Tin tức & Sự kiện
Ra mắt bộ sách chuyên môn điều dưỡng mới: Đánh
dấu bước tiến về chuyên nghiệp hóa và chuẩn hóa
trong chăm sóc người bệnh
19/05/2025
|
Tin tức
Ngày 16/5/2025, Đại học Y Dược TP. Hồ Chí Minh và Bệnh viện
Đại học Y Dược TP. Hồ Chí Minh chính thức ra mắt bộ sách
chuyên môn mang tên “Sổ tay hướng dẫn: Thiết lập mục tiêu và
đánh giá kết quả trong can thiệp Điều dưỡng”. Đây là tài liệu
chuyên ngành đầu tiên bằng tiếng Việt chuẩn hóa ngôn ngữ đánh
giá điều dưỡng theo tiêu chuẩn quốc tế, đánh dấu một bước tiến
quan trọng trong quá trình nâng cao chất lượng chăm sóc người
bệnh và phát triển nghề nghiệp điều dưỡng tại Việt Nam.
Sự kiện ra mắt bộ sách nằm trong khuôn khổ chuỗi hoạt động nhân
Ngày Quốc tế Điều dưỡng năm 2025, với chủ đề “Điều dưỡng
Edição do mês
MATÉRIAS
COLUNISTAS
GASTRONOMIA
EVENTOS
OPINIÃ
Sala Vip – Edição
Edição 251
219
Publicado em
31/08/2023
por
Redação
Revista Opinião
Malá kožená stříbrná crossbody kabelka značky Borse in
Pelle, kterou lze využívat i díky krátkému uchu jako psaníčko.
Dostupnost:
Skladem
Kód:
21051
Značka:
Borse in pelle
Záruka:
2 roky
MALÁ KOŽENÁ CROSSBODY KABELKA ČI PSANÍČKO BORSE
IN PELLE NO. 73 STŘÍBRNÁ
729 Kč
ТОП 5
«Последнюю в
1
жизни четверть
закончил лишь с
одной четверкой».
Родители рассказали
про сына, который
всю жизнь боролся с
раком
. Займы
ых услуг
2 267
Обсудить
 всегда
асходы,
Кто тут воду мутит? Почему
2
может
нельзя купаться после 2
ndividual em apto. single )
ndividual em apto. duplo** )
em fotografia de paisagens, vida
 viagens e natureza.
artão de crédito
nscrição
==*==
YOUR ASSIGNMENT: Wherever the word "nghiệp" appears in a line of the data, copy that line.

WRITTEN SOLUTION:
dấu bước tiến về chuyên nghiệp hóa và chuẩn hóa
bệnh và phát triển nghề nghiệp điều dưỡng tại Việt Nam.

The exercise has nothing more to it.